Bien sûr, avec certains patients et problèmes cliniques, les projections futures peuvent indiquer que des améliorations sont probables, même si aucun traitement n'est fourni. Par exemple, dans le traitement des enfants qui ont des peurs spécifiques, les conclusions sur les effets à court ou à long terme du traitement dans un cas clinique peuvent être difficile à atteindre, parce que la projection pour l'avenir se situe dans le sens d'une amélioration (Agras, Chapin, et Oliveau, 1972).
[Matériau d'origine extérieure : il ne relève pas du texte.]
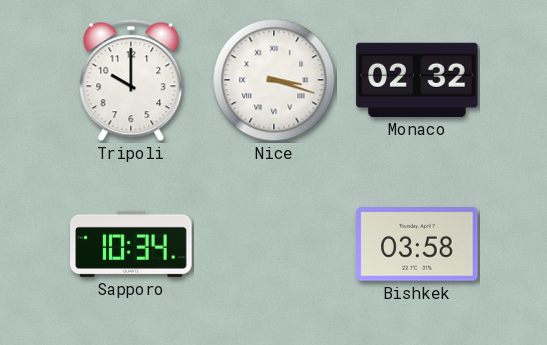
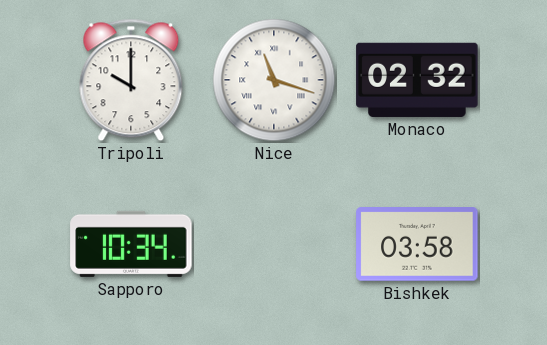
Nice: 3:18 -> 11:18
En général, les conclusions sur les effets du traitement dans un cas donné sont plus faciles à faire dans la mesure où les prévisions peuvent être faites sur la base d'informations externes que le problème, s'il n'est pas traité, suivra un cours de particulier. Le caractère plausible que les changements soient le résultat du traitement dépend en partie de la mesure suivant laquelle les variations des changements dans les résultats du patient se distinguent de la configuration des résultats attendus et prédits.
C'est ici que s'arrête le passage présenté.